Rating:
PG
House:
The Dark Arts
Characters:
Hermione Granger Severus Snape
Genres:
Angst Romance
Era:
Multiple Eras
Spoilers:
Philosopher's Stone Chamber of Secrets Prizoner of Azkaban Goblet of Fire Quidditch Through the Ages Fantastic Beasts and Where to Find Them
Stats:
Published: 03/16/2003
Updated: 03/16/2003
Words: 778
Chapters: 1
Hits: 404

Yellow Journalism

Flourish

Story Summary:
Follows "Zeitgeist" in the "One More Thing" sequence of stories. What, after all, is a halo?
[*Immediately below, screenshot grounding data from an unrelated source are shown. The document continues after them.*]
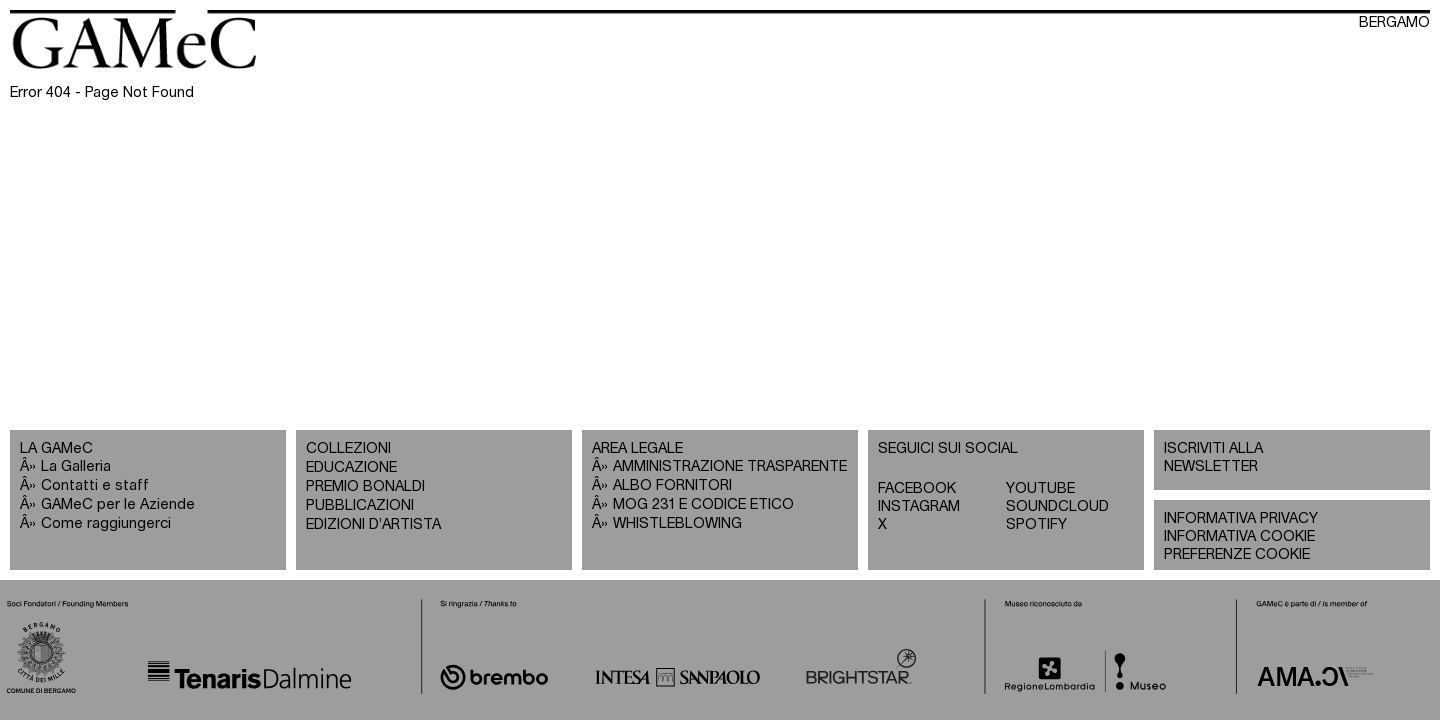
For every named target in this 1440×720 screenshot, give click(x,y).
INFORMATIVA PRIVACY (1241, 518)
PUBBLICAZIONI (360, 505)
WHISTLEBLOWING (677, 523)
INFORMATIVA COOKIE (1239, 536)
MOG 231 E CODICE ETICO (703, 504)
It's only one more thing to keep clean.

Posted:
03/16/2003
Hits:
404
Author's Note:
Make sure you've read "Zeitgeist" before you read this story. :) Thanks to WIKTT and Resmiranda.

Living in the grey spaces between night and day, seeing dawn and dusk illuminate the sky again and again and again, good and evil lose all power. Or perhaps they become more powerful than ever before. The divisions are seductive, the act of dividing, of making computations. When lines become clear-cut, one can graph them, can predict them. They are predictable.
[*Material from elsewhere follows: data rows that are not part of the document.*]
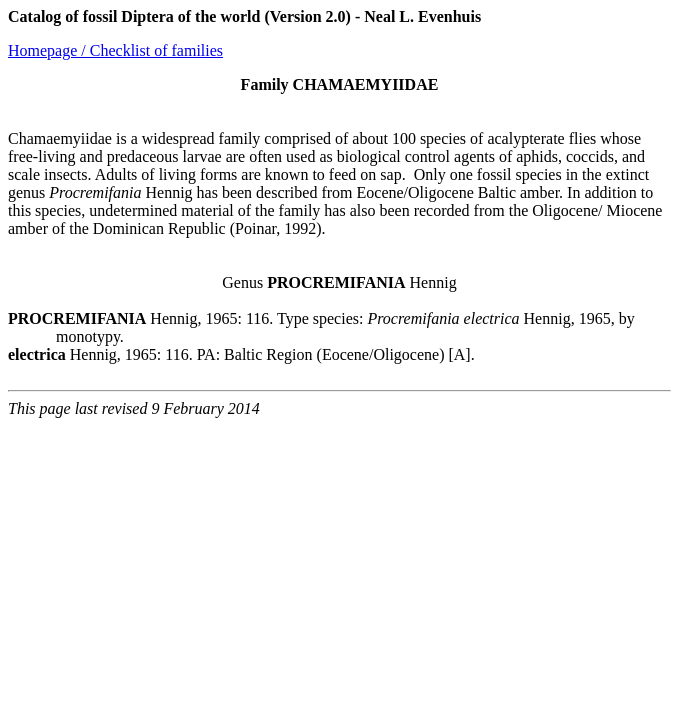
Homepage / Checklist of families (115, 50)
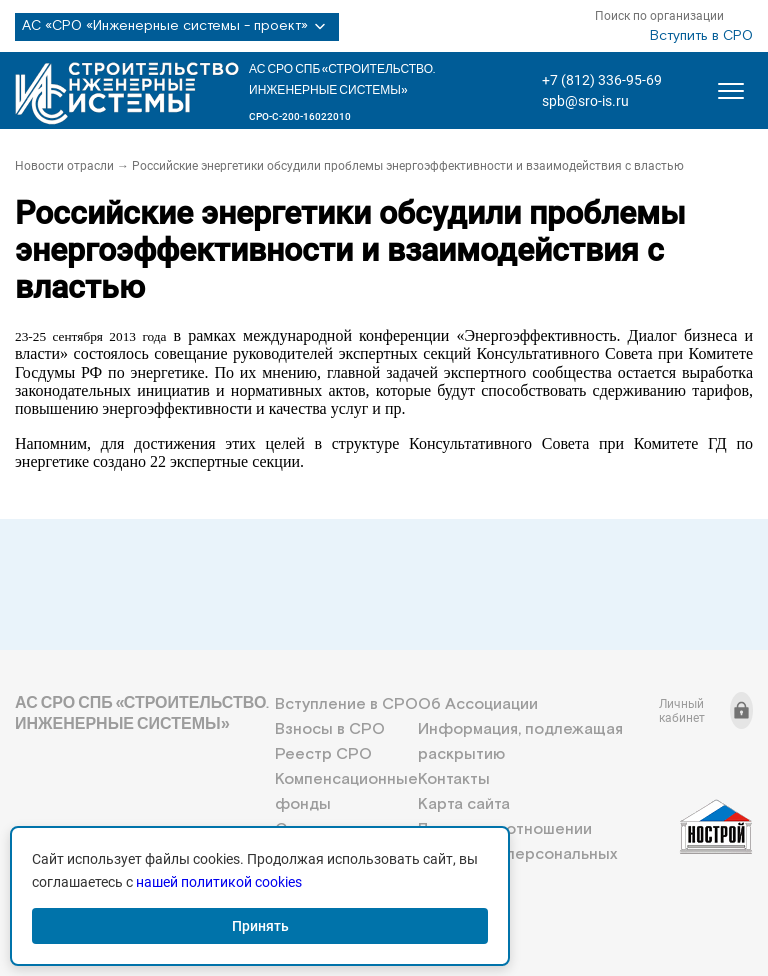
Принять (260, 926)
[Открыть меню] (731, 91)
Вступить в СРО (701, 36)
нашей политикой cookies (219, 882)
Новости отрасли (64, 166)
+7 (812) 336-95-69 (602, 80)
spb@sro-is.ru (585, 101)
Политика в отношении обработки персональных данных (517, 854)
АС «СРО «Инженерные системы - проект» (177, 27)
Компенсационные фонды (346, 792)
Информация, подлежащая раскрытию (520, 742)
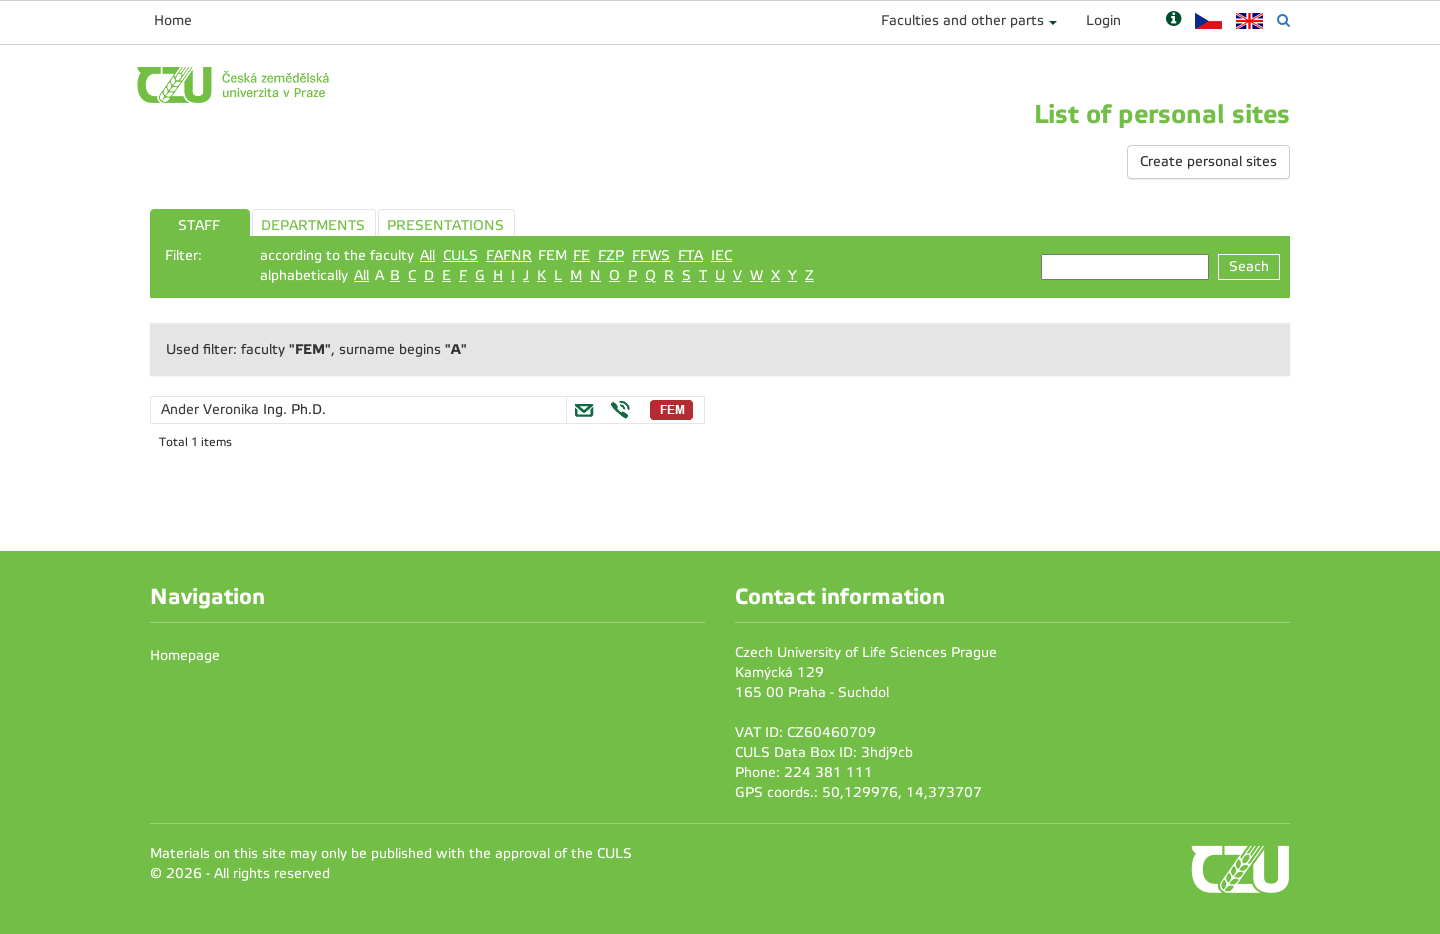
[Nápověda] (1173, 20)
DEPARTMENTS (313, 225)
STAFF (199, 225)
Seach (1249, 266)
This is when the dreams come.

They are smooth and slick, filled with beautiful people, but they cannot be tied to one cause or another. Nightmares frighten Hermione less, her pale skin tangling in sweaty bunches with the pale sheets. These dreams are Technicolor, bright, filmy, untouchable. The horrors at least are concrete. The horrors are real, if she would only open her eyes.
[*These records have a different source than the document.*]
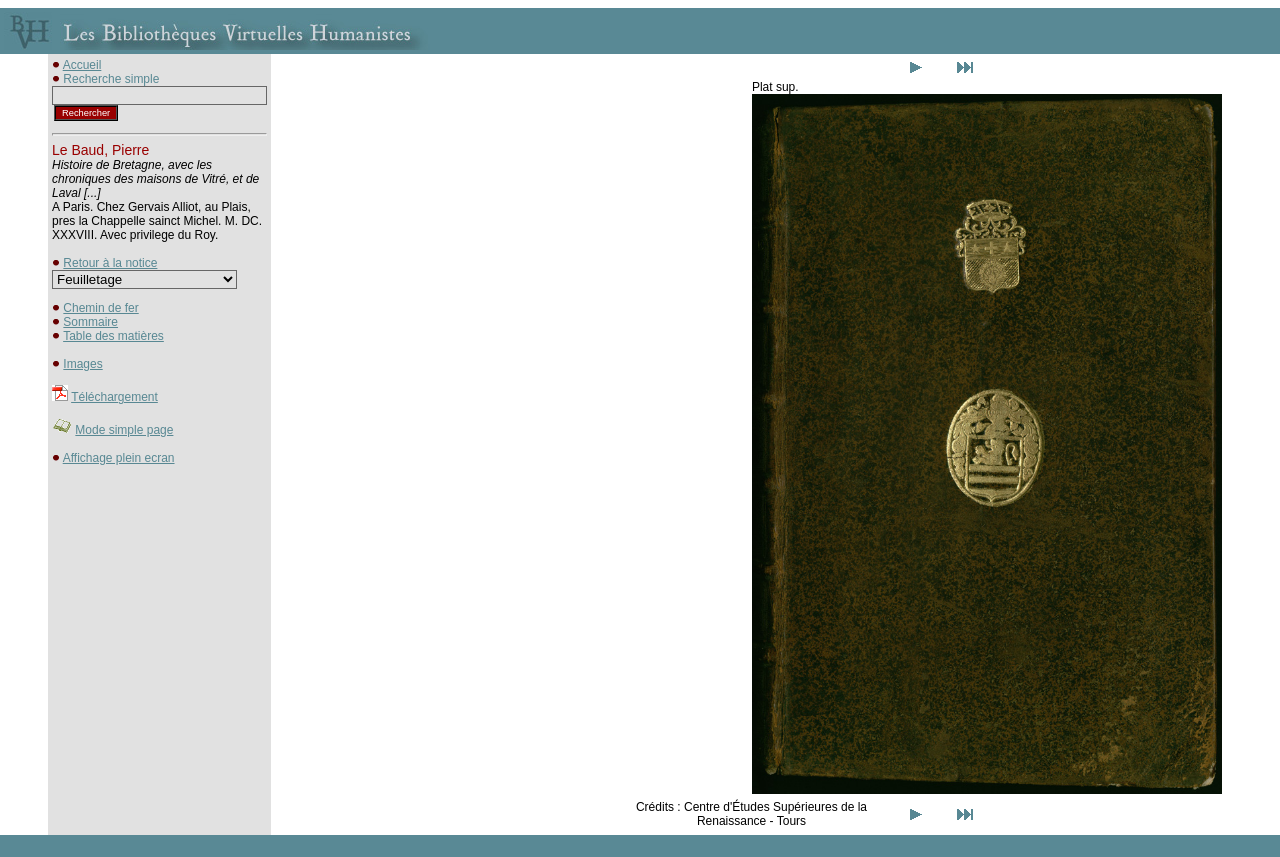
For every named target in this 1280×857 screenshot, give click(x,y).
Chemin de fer (100, 308)
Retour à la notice (110, 263)
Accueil (82, 65)
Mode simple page (124, 430)
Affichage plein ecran (119, 458)
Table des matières (113, 336)
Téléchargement (114, 397)
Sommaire (90, 322)
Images (82, 364)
"Nothing but exaggerations," Cornelius Fudge has said; but what does Fudge know? Nothing. He knows that the reports are exaggerations, that there's nothing to them but Rita Skeeter and a thousand unreliable informants. He knows many things, and they all amount to nothing.

The opium dreams Fudge would like to sell are what drove Hermione away from her room, at first, searching for an alternative. She was Gryffindor, yes, attracted to the glinting ostentatious reds and yellows of the battlefield, blood and bared teeth. But there was something more out there, the thing that persuaded Peter Pettigrew to slip. Just a little, she could imagine Peter saying. Just a little longer - and then perhaps I will be something - then I will be worthy -

That is the sort of talk she has whispered to herself so many times, lying in bed and staring at the velvet draperies. The thought disquiets her. So she began tiptoeing, forgetting the invisibility cloak, relying only on her own soft footsteps outside the dorm at night. The Fat Lady's job isn't to police the dorms, if a Gryffindor student wants to enter or leave, so it's easy to slip past and move on to rule the castle.

At night the house-elves work, but there is no motion all the same. The quiet pops of their Apparation are muffled in the cavernous spaces between the stairs. Hermione runs up and down those stairs, catnaps at the foot of a statue, curls up with a book in the farthest back of the library. She grows careless, sometimes, does not bother to go to the dormitory to change into pajamas. It was on one of these nights that she visited Snape.

He was cold and his eyes pierced her, trying to intimidate, trying to make her run away. She did not. They fenced and fought, shortly, before he put his hands on her. It was tempting to leave. The dark door had enticed her to open it, but the true prize was the darkness behind, or more accurately the greyness. There was someone not bound by heroism, if anyone was not. Yes, Snape's mind was a prize, wrapped up with blue ribbons for whoever won it.

Mornings were different in Snape's quarters than anywhere before. Nights she gave herself away, let him cover her, became a passive vessel for whatever he wanted to place within, whatever he wanted to imagine. Mornings she took everything she could. Her eyes devoured the quick movements of his fingers turning the Daily Prophet's pages, snapped upwards to consider the plaster rosettes set into the white ceiling. Her lips sipped at coffee he made, for he awoke early, before the school had stirred. Then she slipped back to the dormitory, or outside to pretend her innocence.

Taking, she keeps herself sane. His words are sometimes as precious as jewels. More precious still are the times he seemed to almost esteem her. Her nightmare mind, which gallops and bucks, is so wild that she cannot imagine what he experiences when he closes his eyes. Pleasantness is a faded photograph, echoing the past but not quite capturing it, used as a tool to manipulate pawns into following Dumbledore or Voldemort. Wishes are what she takes, romantic wishes of a future and sipping coffee that way without having to hide it. What she gives is more important: a slice of life, reality on a golden platter.

She is opium made perfect, forbidden, chestnut-brown, inducing fantasies so real they can be touched. Snape is in touch, as long as he has one thing to hold on to, although her presence is as tenuous as anything else in his world. She knows that she will come as often as she can, running through the darkness to his door, but he does not. Still, when she brings her yellow-lit wand and deliberately crosses every line, it feels like an end.